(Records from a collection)
----------

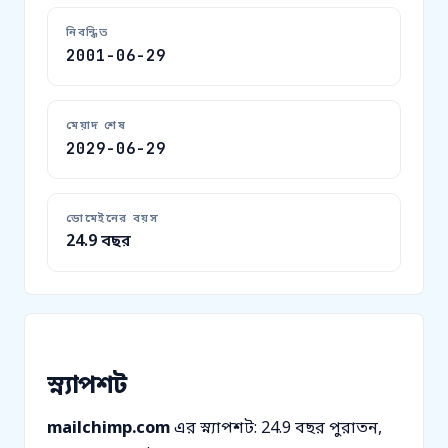
নিবন্ধিত
2001-06-29
মেয়াদ শেষ
2029-06-29
ডোমেইনের বয়স
24.9 বছর
স্ন্যাপশট
mailchimp.com
এর স্ন্যাপশট: 24.9 বছর পুরাতন,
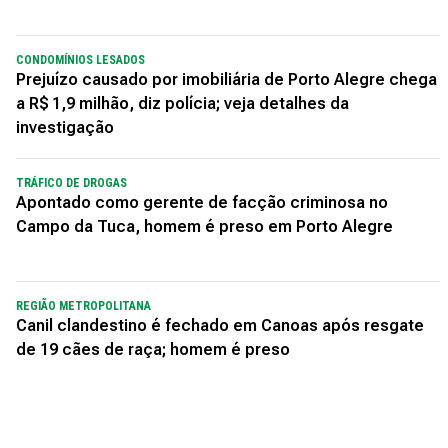
CONDOMÍNIOS LESADOS
Prejuízo causado por imobiliária de Porto Alegre chega
a R$ 1,9 milhão, diz polícia; veja detalhes da
investigação
TRÁFICO DE DROGAS
Apontado como gerente de facção criminosa no
Campo da Tuca, homem é preso em Porto Alegre
REGIÃO METROPOLITANA
Canil clandestino é fechado em Canoas após resgate
de 19 cães de raça; homem é preso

----------

◆ What needs to be done
Exact copies of the lines from the one holding "investigação" to the end of the entries are all that should be written.

◆ Finished exercise
investigação
TRÁFICO DE DROGAS
Apontado como gerente de facção criminosa no
Campo da Tuca, homem é preso em Porto Alegre
REGIÃO METROPOLITANA
Canil clandestino é fechado em Canoas após resgate
de 19 cães de raça; homem é preso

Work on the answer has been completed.